As the old saying goes, “knowledge is power.” The more we know, the more control we have and the more we can change things. In education, when tutors and learning providers have insight into the progress of their students, they are able to take action if things aren’t progressing as well as they could. Technology-based learning provides data that, when analysed can provide this insight, revealing what works and what doesn’t so that learning outcomes can be improved through informed intervention.
A cloud-based learning platform is an efficient way to deliver content, house applications and manage student interactions. Furthermore, it is ideal for gathering and managing data to provide the kind of insights that educational institutions need to ensure successful outcomes.
What’s so big about data?
We all know what we mean by data but why is it sometimes called ‘big data’ and why is there so much fuss about it? There are many definitions out there but all tend to agree that ‘big data’ refers to very large data sets that can be analysed for a purpose.
In education, as elsewhere, this purpose is to meet objectives and deliver results. Data analytics helps achieve this by correlating characteristics of learning behaviour with outcomes. The kind of characteristics that can be analysed include student time spent studying, levels of interaction with digital tools such as discussion groups and content usage.
Cloud computing gives students and tutors always-on access to learning, course content, data and applications. It’s scalable, meaning that institutions can add capacity as needs dictate.
Each time a student interacts with a digital cloud-based learning platform they leave a digital footprint. This creates a vast pool of data points that can be correlated and analysed to match learning behaviour to successful outcomes. This isn’t just on an individual student basis but across the whole data bank within a course or learning institution.
Ultimately, insight from this analysis helps tutors steer students along the learning path that is right for them and that is statistically more likely to help them succeed.
Data analysis in education supports today’s increasingly popular view that better outcomes are achieved from a ‘one size fits me’ approach to learning. Data mining reveals what works collectively and individually so that course content and delivery can be adapted to each learner for a personalised learning experience.

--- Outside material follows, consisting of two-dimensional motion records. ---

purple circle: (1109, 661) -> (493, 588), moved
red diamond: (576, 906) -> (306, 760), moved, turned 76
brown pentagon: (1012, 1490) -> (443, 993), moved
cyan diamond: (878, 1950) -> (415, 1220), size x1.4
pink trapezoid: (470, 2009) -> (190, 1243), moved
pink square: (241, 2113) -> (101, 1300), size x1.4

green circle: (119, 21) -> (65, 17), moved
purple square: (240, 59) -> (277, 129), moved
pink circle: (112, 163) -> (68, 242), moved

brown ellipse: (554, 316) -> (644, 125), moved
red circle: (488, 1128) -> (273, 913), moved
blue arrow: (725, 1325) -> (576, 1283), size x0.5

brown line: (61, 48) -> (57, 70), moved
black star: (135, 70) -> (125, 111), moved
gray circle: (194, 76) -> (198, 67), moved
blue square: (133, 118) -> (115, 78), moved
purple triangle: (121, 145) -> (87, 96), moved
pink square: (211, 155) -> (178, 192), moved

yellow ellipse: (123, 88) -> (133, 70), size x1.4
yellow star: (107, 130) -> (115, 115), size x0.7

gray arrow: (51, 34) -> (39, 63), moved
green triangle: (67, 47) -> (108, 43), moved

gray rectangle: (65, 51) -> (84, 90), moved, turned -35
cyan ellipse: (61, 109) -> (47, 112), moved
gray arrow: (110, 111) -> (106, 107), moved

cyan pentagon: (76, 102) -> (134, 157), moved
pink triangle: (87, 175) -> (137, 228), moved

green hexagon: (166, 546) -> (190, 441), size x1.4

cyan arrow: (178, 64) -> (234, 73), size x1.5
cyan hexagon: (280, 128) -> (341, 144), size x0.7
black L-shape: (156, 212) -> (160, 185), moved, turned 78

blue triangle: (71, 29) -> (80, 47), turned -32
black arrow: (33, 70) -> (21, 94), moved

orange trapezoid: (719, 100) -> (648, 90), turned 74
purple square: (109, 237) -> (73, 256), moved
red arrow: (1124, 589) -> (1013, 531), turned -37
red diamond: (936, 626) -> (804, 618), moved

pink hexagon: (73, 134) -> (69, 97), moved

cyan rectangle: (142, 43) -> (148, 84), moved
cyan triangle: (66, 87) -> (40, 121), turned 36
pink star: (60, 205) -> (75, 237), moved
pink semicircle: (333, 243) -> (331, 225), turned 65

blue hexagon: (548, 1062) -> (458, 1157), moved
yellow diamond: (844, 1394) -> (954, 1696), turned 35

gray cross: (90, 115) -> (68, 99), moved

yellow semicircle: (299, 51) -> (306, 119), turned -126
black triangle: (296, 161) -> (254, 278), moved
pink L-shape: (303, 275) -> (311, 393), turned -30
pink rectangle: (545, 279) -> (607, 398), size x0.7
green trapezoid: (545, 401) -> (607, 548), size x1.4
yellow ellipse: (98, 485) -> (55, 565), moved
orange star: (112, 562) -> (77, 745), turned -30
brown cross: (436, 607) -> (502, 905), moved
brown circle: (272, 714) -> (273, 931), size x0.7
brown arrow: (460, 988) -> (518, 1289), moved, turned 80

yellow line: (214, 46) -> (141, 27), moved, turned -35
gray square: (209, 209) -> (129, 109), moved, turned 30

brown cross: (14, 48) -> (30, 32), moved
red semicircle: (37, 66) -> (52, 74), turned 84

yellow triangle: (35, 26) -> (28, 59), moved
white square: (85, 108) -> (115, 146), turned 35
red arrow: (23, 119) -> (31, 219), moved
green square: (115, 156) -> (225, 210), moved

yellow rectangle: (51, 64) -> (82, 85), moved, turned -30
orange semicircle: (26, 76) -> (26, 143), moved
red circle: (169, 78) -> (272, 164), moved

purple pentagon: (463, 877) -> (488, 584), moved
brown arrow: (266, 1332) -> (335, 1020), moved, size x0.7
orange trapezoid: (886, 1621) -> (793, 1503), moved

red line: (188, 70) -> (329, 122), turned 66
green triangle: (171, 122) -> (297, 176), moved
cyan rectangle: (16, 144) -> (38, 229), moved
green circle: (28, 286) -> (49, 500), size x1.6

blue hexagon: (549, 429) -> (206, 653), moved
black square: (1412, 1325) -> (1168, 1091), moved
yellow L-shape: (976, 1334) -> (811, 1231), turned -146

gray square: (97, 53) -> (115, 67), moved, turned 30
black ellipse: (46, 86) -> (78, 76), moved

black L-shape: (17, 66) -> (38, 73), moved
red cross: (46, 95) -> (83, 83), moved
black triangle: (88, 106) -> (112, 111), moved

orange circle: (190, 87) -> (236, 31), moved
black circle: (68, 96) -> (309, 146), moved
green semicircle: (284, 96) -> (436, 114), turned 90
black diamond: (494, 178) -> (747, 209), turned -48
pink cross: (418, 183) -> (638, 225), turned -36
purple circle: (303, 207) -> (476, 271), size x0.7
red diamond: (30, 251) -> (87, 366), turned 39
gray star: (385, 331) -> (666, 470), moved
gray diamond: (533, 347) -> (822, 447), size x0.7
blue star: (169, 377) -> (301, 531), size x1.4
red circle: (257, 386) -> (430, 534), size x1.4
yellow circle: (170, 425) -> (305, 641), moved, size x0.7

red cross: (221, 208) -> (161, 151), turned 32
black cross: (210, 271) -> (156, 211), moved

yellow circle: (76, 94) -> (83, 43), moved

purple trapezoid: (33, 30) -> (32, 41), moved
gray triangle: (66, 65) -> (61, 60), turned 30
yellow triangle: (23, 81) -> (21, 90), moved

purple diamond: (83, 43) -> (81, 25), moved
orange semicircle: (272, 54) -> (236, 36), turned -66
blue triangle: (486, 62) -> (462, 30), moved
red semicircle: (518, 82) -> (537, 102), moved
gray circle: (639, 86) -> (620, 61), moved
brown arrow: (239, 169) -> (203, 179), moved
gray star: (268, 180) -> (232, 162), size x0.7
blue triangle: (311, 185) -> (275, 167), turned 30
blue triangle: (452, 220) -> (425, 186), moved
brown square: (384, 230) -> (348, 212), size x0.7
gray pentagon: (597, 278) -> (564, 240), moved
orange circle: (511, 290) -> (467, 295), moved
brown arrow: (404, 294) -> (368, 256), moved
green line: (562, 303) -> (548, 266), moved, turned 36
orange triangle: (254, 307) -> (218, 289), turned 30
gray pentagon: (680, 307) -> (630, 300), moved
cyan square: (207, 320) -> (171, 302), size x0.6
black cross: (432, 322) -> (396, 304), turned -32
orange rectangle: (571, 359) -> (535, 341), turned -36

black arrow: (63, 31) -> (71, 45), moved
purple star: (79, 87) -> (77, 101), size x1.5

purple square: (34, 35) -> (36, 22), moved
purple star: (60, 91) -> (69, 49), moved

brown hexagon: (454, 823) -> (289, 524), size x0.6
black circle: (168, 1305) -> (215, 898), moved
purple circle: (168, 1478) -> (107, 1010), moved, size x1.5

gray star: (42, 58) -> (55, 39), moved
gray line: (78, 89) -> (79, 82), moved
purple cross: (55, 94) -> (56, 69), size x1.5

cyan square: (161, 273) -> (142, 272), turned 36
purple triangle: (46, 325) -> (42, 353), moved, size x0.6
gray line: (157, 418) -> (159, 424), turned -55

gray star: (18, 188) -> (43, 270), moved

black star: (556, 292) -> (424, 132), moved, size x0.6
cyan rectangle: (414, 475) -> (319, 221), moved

While learning analytics and the use of big data in education is still in its infancy in many areas, there is evidence of its success in a variety of institutions. In Australia, for example, as the Higher Education Policy Institute reports, the University of New England saw student attrition rates fall from 18 per cent to 12 per cent during a learning analytics pilot project.
Big data gives schools and colleges the ability to capture student success data and to use it to improve engagement, retention and course completion rates. Data analysis makes sense of the past – what has worked – while predictive analytics uses the insight to forecast outcomes. Armed with this knowledge, tutors (and students themselves) can take action to achieve the results they desire.